Logging still goes on in British Columbia where nature lovers would prefer it didn’t, but rather than bemoan the decision from afar, photographer TJ Watt goes and looks for the best arguments for forest protection—giant, ancient trees.
Ever since he was 19, Watt has been trekking across the verdant landscapes of his home to look for the oldest trees he can, but on a recent trip to Flores Island in Clayoquot Sound, he has found one of the largest, oldest trees in the country.
“No tree has blown me away more than this one,” he told CBC News. “It literally is a wall of wood.”
Found on Ahousaht First Nation land, the tree is a Western red cedar, sometimes called redcedar because it’s not actually a cedar tree. It’s estimated to be 1,000 years old, with a width at its base of 5 meters (16.5 feet), and a height of 45 meters (147 feet.)

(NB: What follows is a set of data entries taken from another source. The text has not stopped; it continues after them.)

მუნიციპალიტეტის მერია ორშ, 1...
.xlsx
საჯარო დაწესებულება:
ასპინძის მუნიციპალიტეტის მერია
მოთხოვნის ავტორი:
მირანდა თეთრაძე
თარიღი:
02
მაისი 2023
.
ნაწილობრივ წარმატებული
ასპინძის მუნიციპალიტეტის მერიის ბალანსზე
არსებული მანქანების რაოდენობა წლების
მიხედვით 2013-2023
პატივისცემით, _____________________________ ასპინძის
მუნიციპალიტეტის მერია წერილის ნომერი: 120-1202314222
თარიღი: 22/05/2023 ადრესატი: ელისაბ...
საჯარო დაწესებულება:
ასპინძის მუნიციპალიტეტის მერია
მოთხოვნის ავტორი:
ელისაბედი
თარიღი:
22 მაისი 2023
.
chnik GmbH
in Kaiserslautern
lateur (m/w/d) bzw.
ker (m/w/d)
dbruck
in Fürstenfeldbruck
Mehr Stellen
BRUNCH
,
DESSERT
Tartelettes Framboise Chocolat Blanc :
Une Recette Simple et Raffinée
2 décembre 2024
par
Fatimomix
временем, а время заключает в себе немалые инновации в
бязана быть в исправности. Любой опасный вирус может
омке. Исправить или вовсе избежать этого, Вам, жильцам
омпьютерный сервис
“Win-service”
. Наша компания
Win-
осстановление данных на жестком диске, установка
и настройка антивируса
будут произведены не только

The tree has been nicknamed “The Wall” or “ʔiiḥaq ḥumiis,” meaning “big redcedar” in the Nuu-chah-nulth language
“Unlike most other trees, it actually gets wider as it goes up,” said Watt. “It’s really the highlight of my life to come across something this spectacular.”

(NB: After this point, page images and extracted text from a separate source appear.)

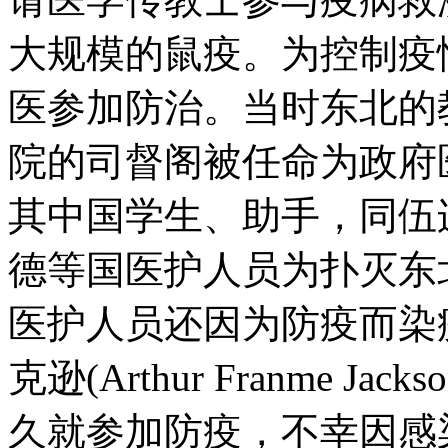
大规模的鼠疫。为控制疫
医参加防治。当时东北的
院的司督阁被任命为政府
其中国学生、助手，同伍
德等国医护人员为扑灭东
医护人员还因为防疫而染
克逊(Arthur Franme 
久就参加防疫，不幸因感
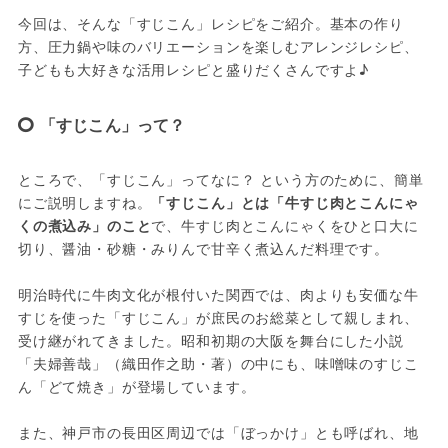
今回は、そんな「すじこん」レシピをご紹介。基本の作り
方、圧力鍋や味のバリエーションを楽しむアレンジレシピ、
子どもも大好きな活用レシピと盛りだくさんですよ♪
「すじこん」って？
ところで、「すじこん」ってなに？ という方のために、簡単
にご説明しますね。
「すじこん」とは「牛すじ肉とこんにゃ
くの煮込み」のこと
で、牛すじ肉とこんにゃくをひと口大に
切り、醤油・砂糖・みりんで甘辛く煮込んだ料理です。

明治時代に牛肉文化が根付いた関西では、肉よりも安価な牛
すじを使った「すじこん」が庶民のお総菜として親しまれ、
受け継がれてきました。昭和初期の大阪を舞台にした小説
「夫婦善哉」（織田作之助・著）の中にも、味噌味のすじこ
ん「どて焼き」が登場しています。

また、神戸市の長田区周辺では「ぼっかけ」とも呼ばれ、地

Ancient, large trees like this one are ecosystems unto themselves, and provide the forests they live in with a wealth of genetic information on how to survive diseases, pests, drought, storms, and more, as they continually produce or pollinate offspring.
The Ahousaht Nation is using the giant tree as a reminder to those seeking eco-tourism excursions in the Clayoquot Sound, recognized by UNESCO as a Biosphere Reserve, that the forests hold many awe-inspiring surprises.
This tree is located in a forest that’s ineligible for logging, which hopefully means it will enrich the forest for centuries to come.